DATA TO PROCESS Block Start

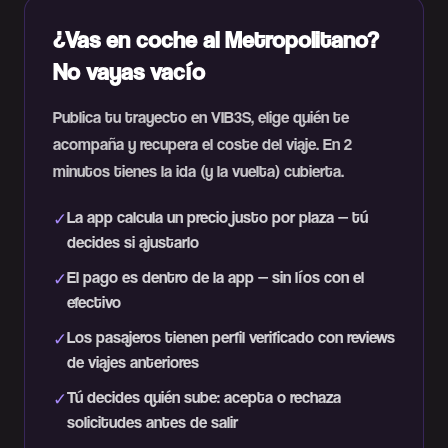
¿Vas en coche al Metropolitano?
No vayas vacío
Publica tu trayecto en VIB3S, elige quién te
acompaña y recupera el coste del viaje. En 2
minutos tienes la ida (y la vuelta) cubierta.
La app calcula un precio justo por plaza — tú
✓
decides si ajustarlo
El pago es dentro de la app — sin líos con el
✓
efectivo
Los pasajeros tienen perfil verificado con reviews
✓
de viajes anteriores
Tú decides quién sube: acepta o rechaza
✓
solicitudes antes de salir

DATA TO PROCESS Block End

### ACTION ITEM
Whenever a line above has the word "decides" in it, copy that line.

### COMPLETED TASK
decides si ajustarlo
Tú decides quién sube: acepta o rechaza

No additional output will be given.